● PROMPT: Where a line holds the word "divider", copy it from the records.

● INFORMATION GIVEN:

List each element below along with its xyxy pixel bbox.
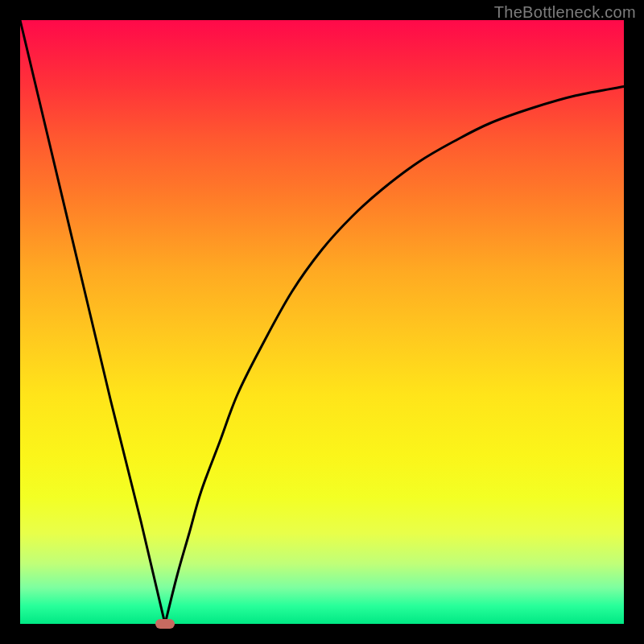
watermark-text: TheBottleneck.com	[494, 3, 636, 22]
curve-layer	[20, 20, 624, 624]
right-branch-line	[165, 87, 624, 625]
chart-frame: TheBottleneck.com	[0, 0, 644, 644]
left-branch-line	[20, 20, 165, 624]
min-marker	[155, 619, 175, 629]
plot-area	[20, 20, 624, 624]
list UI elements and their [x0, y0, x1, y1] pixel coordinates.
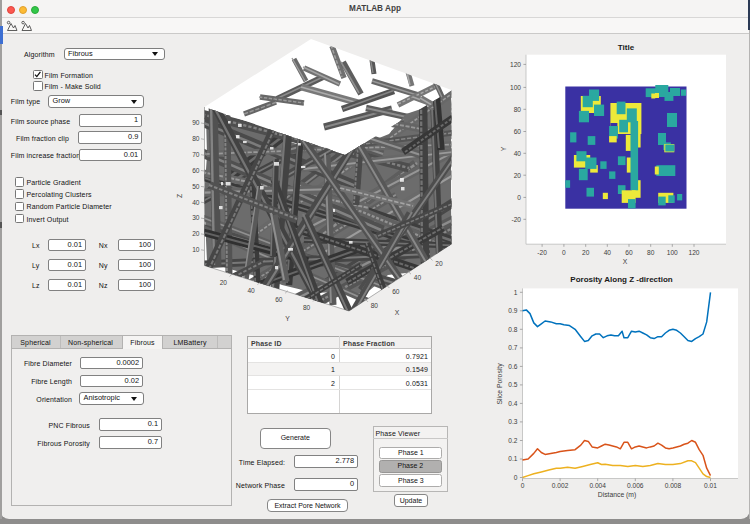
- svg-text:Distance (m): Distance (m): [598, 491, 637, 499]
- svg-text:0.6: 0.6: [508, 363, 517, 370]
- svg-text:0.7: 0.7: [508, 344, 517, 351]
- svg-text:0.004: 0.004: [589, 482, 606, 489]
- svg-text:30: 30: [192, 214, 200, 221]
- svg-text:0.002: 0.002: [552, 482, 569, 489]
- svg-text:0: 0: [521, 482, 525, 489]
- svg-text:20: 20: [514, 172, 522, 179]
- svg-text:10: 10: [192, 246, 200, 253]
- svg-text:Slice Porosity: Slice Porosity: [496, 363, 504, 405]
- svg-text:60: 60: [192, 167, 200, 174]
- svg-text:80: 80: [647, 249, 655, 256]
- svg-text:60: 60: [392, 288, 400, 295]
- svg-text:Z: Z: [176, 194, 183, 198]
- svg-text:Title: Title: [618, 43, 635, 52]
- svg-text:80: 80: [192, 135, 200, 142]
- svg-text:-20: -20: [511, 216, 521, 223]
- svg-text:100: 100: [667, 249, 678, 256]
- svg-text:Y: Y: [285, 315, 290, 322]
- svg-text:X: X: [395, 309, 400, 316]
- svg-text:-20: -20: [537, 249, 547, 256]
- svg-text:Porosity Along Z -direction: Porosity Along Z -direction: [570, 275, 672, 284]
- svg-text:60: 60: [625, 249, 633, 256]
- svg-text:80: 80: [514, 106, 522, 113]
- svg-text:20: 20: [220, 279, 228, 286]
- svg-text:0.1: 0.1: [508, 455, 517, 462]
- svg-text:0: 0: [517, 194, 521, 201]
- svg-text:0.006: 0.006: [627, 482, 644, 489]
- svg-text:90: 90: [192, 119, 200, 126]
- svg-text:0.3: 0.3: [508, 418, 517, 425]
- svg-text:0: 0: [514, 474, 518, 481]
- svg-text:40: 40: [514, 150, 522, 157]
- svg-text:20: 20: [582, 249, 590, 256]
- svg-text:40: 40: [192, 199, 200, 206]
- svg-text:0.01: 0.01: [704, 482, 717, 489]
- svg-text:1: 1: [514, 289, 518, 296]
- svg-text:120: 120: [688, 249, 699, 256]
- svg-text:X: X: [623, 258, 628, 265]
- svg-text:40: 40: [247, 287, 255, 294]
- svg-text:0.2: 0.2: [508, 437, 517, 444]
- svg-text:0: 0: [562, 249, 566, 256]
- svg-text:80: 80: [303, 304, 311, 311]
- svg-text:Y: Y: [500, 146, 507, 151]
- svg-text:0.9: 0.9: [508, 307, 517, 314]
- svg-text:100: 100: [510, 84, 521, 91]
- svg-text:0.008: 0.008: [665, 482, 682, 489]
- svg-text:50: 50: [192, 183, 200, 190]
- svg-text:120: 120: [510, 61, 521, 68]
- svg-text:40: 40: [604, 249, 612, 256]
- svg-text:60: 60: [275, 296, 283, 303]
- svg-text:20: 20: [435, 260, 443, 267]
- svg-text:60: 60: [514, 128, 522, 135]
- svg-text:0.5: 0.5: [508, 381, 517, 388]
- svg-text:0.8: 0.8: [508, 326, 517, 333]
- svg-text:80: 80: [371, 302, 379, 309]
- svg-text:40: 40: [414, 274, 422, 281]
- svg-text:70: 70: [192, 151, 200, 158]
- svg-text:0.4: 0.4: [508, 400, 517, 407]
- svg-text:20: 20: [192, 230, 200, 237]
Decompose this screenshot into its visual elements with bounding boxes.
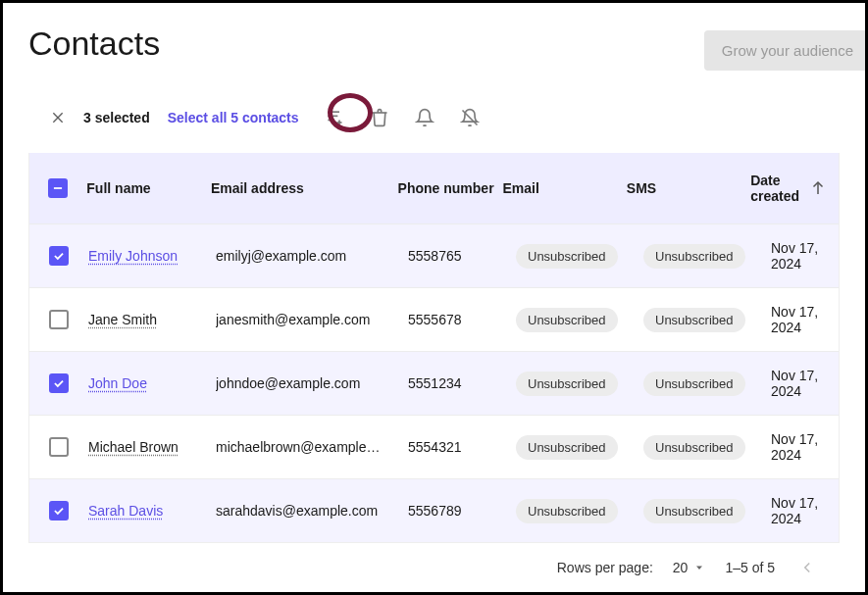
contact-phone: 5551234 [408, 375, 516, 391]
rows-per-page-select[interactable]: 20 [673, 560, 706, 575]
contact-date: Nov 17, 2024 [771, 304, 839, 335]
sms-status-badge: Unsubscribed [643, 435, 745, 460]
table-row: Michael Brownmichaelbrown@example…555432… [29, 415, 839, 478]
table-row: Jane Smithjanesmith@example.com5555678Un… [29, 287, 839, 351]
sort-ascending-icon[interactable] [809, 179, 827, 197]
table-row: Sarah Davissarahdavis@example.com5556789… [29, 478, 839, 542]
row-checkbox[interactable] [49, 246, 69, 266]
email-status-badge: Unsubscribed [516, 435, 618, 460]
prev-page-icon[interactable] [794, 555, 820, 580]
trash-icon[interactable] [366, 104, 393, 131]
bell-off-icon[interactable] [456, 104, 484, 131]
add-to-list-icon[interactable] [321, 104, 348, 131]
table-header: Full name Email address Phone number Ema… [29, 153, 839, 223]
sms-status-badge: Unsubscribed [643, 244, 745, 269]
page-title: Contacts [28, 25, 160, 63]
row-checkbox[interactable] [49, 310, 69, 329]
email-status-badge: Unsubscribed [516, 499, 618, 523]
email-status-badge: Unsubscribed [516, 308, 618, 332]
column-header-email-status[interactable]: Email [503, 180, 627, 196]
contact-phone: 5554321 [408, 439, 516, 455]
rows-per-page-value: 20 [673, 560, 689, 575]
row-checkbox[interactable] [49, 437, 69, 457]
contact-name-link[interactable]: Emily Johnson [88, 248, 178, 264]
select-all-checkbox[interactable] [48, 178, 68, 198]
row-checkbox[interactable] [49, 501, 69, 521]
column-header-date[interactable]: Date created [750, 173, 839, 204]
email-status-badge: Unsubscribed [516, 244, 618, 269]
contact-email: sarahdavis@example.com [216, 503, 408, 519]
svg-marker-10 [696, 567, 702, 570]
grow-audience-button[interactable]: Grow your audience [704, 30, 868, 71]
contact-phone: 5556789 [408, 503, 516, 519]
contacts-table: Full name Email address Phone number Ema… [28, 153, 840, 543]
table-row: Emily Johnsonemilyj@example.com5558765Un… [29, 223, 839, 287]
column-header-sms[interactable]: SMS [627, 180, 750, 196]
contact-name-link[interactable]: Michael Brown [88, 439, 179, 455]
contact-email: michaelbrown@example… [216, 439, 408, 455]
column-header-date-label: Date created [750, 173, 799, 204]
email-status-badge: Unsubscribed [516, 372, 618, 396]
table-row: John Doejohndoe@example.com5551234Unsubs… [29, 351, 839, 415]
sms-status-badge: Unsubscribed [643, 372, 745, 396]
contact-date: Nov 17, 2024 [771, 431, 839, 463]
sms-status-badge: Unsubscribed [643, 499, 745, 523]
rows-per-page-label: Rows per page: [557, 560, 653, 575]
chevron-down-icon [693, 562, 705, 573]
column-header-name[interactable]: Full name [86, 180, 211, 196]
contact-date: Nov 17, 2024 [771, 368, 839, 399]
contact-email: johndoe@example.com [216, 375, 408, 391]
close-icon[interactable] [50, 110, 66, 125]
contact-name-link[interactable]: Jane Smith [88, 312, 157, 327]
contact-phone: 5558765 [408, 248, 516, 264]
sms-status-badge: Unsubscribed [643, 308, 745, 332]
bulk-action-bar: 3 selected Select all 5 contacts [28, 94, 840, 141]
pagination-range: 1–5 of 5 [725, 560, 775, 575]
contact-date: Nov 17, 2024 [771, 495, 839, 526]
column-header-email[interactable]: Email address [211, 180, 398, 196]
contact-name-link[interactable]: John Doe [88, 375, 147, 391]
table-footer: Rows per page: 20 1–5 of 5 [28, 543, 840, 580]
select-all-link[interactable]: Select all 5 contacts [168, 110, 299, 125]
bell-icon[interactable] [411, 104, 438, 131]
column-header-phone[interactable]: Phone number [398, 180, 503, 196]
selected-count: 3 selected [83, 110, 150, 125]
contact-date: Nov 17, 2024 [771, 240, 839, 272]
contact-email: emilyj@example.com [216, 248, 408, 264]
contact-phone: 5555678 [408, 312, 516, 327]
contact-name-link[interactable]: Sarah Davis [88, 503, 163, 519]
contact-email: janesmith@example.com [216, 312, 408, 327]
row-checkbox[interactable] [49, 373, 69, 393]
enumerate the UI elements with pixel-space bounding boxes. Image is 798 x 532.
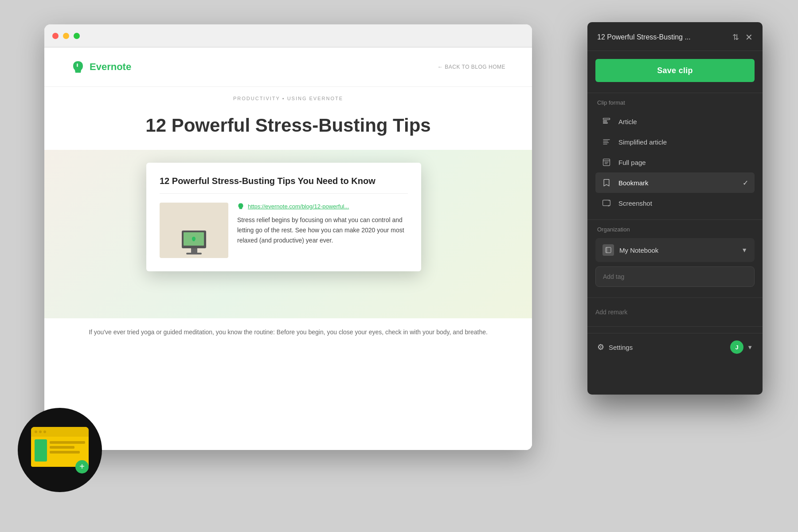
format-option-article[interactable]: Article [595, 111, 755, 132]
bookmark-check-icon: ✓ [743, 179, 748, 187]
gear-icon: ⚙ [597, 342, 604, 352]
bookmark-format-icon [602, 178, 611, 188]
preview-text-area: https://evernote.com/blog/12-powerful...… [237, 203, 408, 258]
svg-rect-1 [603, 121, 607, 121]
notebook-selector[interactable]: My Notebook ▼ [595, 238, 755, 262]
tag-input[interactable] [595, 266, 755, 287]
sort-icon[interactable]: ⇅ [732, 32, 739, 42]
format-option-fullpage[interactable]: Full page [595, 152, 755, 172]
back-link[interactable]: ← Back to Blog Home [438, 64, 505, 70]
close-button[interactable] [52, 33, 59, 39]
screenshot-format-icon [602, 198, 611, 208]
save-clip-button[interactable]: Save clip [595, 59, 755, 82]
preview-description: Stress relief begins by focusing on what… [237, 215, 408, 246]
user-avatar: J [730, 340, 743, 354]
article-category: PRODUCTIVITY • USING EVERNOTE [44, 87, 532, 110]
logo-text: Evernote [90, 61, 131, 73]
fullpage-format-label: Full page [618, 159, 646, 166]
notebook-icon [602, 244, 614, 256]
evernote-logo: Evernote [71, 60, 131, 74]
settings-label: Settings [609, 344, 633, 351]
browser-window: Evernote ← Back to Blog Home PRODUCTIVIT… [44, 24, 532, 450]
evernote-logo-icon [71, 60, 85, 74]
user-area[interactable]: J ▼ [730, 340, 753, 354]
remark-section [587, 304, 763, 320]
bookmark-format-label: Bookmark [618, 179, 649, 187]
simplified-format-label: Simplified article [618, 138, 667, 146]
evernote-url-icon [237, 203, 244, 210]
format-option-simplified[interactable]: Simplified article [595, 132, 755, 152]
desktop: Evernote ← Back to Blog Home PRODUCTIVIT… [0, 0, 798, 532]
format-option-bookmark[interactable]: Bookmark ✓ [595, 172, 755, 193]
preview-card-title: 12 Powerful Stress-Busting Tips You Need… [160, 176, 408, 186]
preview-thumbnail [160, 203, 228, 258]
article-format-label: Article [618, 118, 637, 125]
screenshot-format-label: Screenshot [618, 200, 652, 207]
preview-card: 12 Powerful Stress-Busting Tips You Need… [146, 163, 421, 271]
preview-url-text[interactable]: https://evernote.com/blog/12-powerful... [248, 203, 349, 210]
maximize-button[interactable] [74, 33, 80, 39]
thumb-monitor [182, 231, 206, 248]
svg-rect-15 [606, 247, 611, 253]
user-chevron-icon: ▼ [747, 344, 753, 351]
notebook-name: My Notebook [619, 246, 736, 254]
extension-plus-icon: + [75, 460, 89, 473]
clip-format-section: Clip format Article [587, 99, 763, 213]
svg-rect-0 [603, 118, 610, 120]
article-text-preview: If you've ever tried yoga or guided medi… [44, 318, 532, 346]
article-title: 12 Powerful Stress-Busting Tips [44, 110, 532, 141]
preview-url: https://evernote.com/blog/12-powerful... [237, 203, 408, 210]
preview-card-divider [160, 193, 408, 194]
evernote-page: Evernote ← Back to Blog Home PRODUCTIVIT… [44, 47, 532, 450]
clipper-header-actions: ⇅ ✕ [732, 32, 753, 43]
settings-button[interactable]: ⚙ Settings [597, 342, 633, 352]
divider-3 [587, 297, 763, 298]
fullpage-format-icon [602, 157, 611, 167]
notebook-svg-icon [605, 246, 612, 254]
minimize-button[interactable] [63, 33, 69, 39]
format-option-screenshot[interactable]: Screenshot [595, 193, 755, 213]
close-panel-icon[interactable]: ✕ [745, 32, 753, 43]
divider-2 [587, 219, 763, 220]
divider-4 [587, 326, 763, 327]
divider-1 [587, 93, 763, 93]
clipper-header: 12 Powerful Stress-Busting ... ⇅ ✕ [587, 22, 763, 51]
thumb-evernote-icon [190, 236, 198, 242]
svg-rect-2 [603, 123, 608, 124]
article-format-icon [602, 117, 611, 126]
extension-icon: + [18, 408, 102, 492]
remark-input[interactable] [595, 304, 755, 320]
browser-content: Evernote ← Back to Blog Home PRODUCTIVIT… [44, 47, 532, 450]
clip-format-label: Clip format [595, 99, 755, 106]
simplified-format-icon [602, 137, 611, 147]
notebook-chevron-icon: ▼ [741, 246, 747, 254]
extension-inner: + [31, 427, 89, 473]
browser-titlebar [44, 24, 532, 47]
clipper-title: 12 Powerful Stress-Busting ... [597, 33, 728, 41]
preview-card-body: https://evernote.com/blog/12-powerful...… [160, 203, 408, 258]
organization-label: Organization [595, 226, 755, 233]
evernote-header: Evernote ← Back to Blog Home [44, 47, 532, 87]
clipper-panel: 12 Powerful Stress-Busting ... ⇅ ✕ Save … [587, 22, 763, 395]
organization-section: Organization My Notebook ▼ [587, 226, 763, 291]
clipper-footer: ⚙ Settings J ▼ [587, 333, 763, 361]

● SOLVED EXERCISE:
preview-card-divider [160, 193, 408, 194]
divider-3 [587, 297, 763, 298]
divider-2 [587, 219, 763, 220]
divider-4 [587, 326, 763, 327]
divider-1 [587, 93, 763, 93]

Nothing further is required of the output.